Putting aside the fact that not one of the 19,760 applications for asylum has even begun to be processed, some 7256 people who are on bridging visas in the community are in a peculiar kind of limbo. They have not done anything wrong; they are merely waiting for someone to start processing their refugee applications. But under the Gillard government’s ”no advantage” policy, all asylum seekers who arrived after August 13 are banned from working in any job, even the most menial.
It is not a five-year or three-year ban. It is an unspecified, indefinite ban. And while the 7256 may be living in shared accommodation in the community, they barely have the means to support themselves. They survive on Immigration Department handouts of just $217 a week, less than the Newstart allowance. A Coalition government would do no better: it would force all asylum seekers to work in return for the measly stipend, or risk being placed in detention.

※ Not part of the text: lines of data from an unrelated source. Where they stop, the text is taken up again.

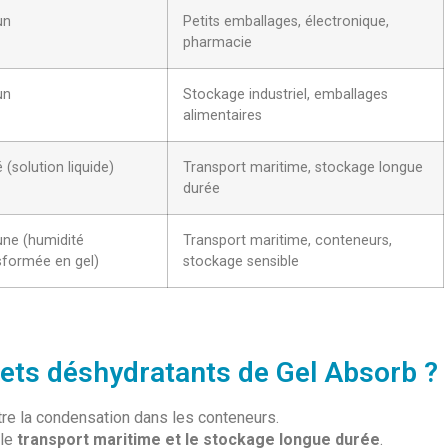
un
Petits emballages, électronique,
pharmacie
un
Stockage industriel, emballages
alimentaires
 (solution liquide)
Transport maritime, stockage longue
durée
ne (humidité
Transport maritime, conteneurs,
sformée en gel)
stockage sensible
hets déshydratants de Gel Absorb ?
tre la condensation dans les conteneurs.
 le
transport maritime et le stockage longue durée
.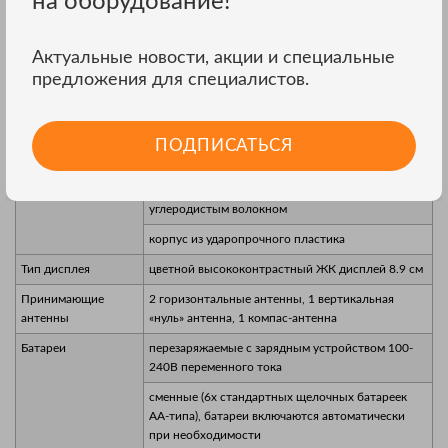
на оборудование!
vLocML2 Tx
50 Гц до 200 кГц
Локализуемая
от 0,3 до 7 метров
глубина
Актуальные новости, акции и специальные
предложения для специалистов.
Измерение глубины
до 7 метров
Вес менее
2,1 кг
Продолжительность
более 40 часов
ПОДПИСАТЬСЯ
работы
Корпус
корпус антенны локатора усилен сверхпрочным
углеродистым волокном
корпус из ударопрочного пластика
Тип дисплея
цветной высококонтрастный ЖК дисплей 8.9 см
Принимающие
2 горизонтальные антенны, 1 вертикальная
антенны
«нуль» антенна, 1 компас-антенна
Батареи
перезаряжаемые с зарядным устройством 100-
240В переменного тока
сменные (6х стандартных щелочных батареек
АА-типа), батареи включаются автоматически
при необходимости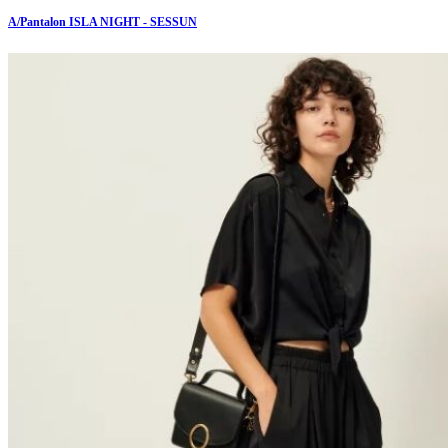
A/Pantalon ISLA NIGHT - SESSUN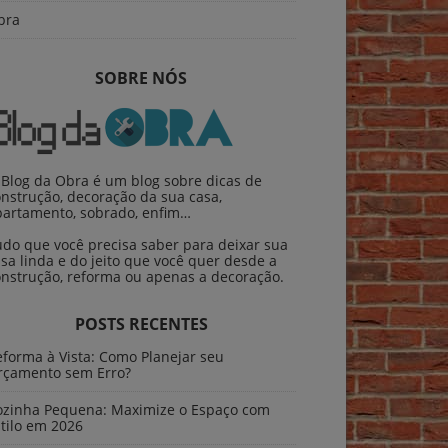
bra
SOBRE NÓS
 Blog da Obra é um blog sobre dicas de
nstrução, decoração da sua casa,
partamento, sobrado, enfim…
udo que você precisa saber para deixar sua
sa linda e do jeito que você quer desde a
onstrução, reforma ou apenas a decoração.
POSTS RECENTES
forma à Vista: Como Planejar seu
rçamento sem Erro?
ozinha Pequena: Maximize o Espaço com
tilo em 2026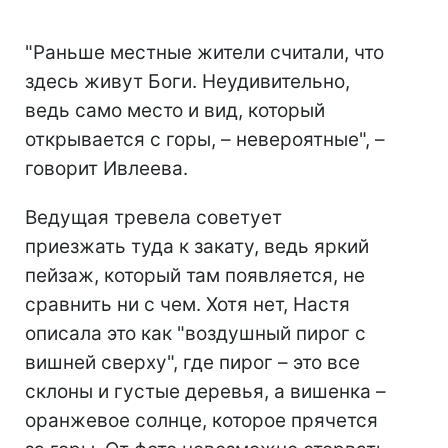
"Раньше местные жители считали, что
здесь живут Боги. Неудивительно,
ведь само место и вид, который
открывается с горы, – невероятные", –
говорит Ивлеева.
Ведущая тревела советует
приезжать туда к закату, ведь яркий
пейзаж, который там появляется, не
сравнить ни с чем. Хотя нет, Настя
описала это как "воздушный пирог с
вишней сверху", где пирог – это все
склоны и густые деревья, а вишенка –
оранжевое солнце, которое прячется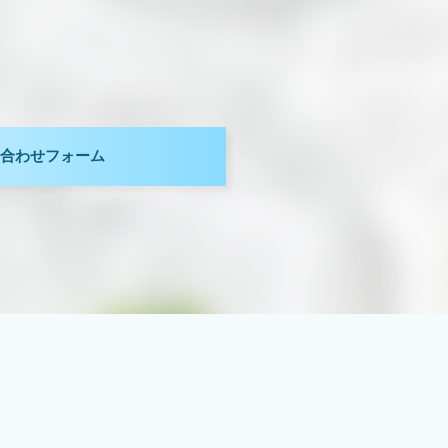
。
合わせフォーム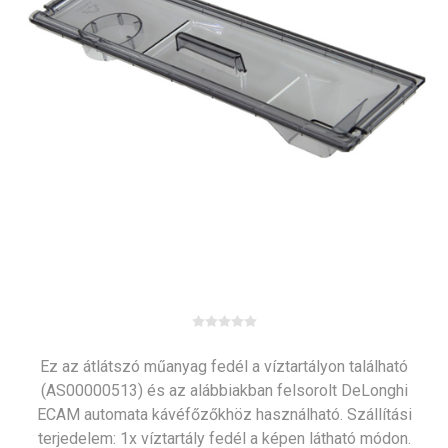
Ez az átlátszó műanyag fedél a víztartályon található
(AS00000513) és az alábbiakban felsorolt DeLonghi
ECAM automata kávéfőzőkhöz használható. Szállítási
terjedelem: 1x víztartály fedél a képen látható módon.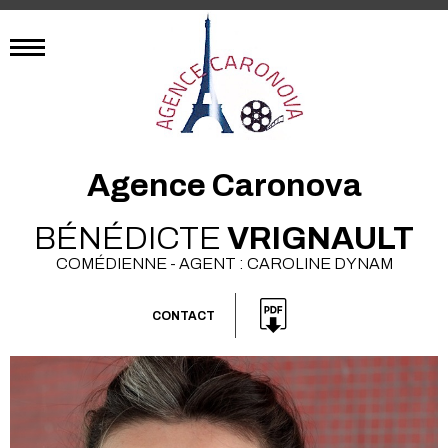
Agence Caronova
BÉNÉDICTE
VRIGNAULT
COMÉDIENNE - AGENT : CAROLINE DYNAM
CONTACT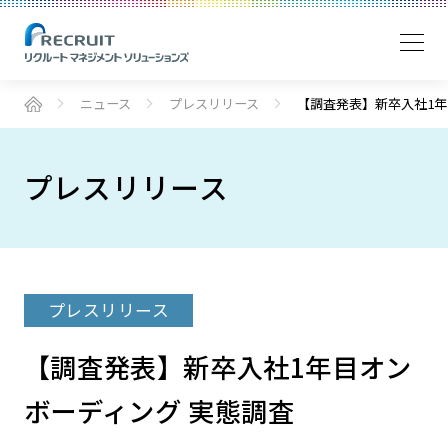
ニュース
プレスリリース
【調査発表】新卒入社1年
プレスリリース
プレスリリース
【調査発表】新卒入社1年目オン
ボーディング 実態調査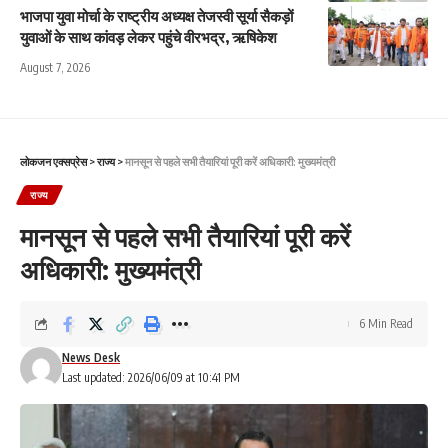
भाजपा युवा मोर्चा के राष्ट्रीय अध्यक्ष तेजस्वी सूर्या सैकड़ों
युवाओं के साथ कांवड़ लेकर पहुंचे वीरभद्र, ऋषिकेश
August 7, 2026
लोकजन एक्सप्रेस
>
राज्य
>
मानसून से पहले सभी तैयारियां पूरी करें अधिकारी: मुख्यमंत्री
राज्य
मानसून से पहले सभी तैयारियां पूरी करें
अधिकारी: मुख्यमंत्री
6 Min Read
News Desk
Last updated: 2026/06/09 at 10:41 PM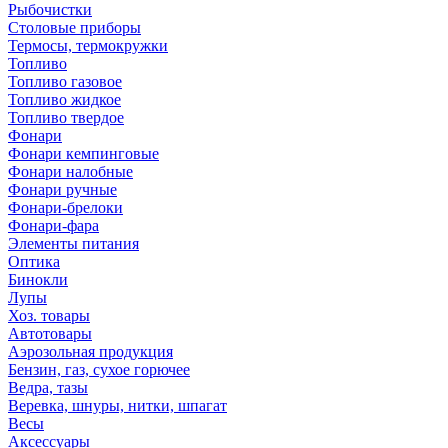
Рыбочистки
Столовые приборы
Термосы, термокружки
Топливо
Топливо газовое
Топливо жидкое
Топливо твердое
Фонари
Фонари кемпинговые
Фонари налобные
Фонари ручные
Фонари-брелоки
Фонари-фара
Элементы питания
Оптика
Бинокли
Лупы
Хоз. товары
Автотовары
Аэрозольная продукция
Бензин, газ, сухое горючее
Ведра, тазы
Веревка, шнуры, нитки, шпагат
Весы
Аксессуары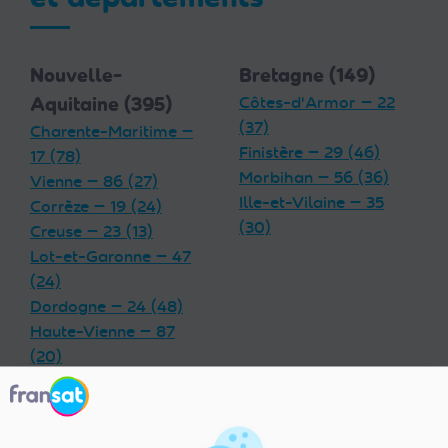
Nouvelle-
Bretagne (149)
Aquitaine (395)
Côtes-d'Armor — 22
(37)
Charente-Maritime —
Finistère — 29 (46)
17 (78)
Morbihan — 56 (36)
Vienne — 86 (27)
Ille-et-Vilaine — 35
Corrèze — 19 (24)
(30)
Creuse — 23 (13)
Lot-et-Garonne — 47
(24)
Dordogne — 24 (48)
Haute-Vienne — 87
(20)
Charente — 16 (32)
Landes — 40 (33)
Gironde — 33 (55)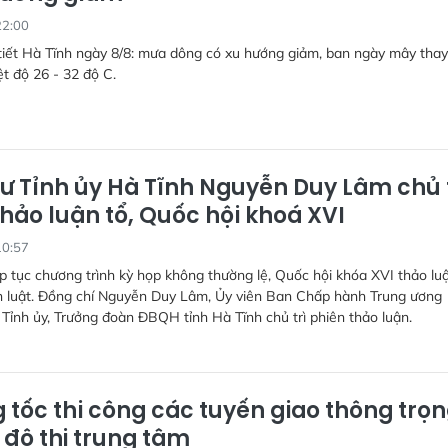
22:00
tiết Hà Tĩnh ngày 8/8: mưa dông có xu hướng giảm, ban ngày mây thay 
ệt độ 26 - 32 độ C.
hư Tỉnh ủy Hà Tĩnh Nguyễn Duy Lâm chủ 
hảo luận tổ, Quốc hội khoá XVI
10:57
ếp tục chương trình kỳ họp không thường lệ, Quốc hội khóa XVI thảo luậ
án luật. Đồng chí Nguyễn Duy Lâm, Ủy viên Ban Chấp hành Trung ương
 Tỉnh ủy, Trưởng đoàn ĐBQH tỉnh Hà Tĩnh chủ trì phiên thảo luận.
 tốc thi công các tuyến giao thông trọ
 đô thị trung tâm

None of this is good enough. Australia’s charities have stepped in to pick up where the government has left off, yet they are now so stretched that they have been forced to turn away some people. All the while, there is evidence of deplorable living conditions for some asylum seekers. The Sunday Age recently drew attention to an Iranian woman, seven months pregnant, who has been sleeping for months on a carpeted concrete floor in Dandenong South. And non-profit organisation Homeground told The Age on Wednesday of husband and wife asylum seekers who lived in a backyard garage and were allowed to use the house toilet only at certain times.
It is lamentable that this wealthy and sophisticated nation deliberately imposes disadvantage on one group of desperate people. Banning asylum seekers from working is irrational in economic terms. It represents a hopelessly misguided response to the more extreme voices of prejudice that prosecute the bogus claim refugees are ”taking” jobs from Australians. Not allowing people to work, when they are capable and willing, is a persecution in itself. Work brings people out of isolation, it fosters better language skills and broadens social networks. It gives people dignity.
The responsibility for looking after asylum seekers rests on the government, which acts on behalf of us all. It must do much better.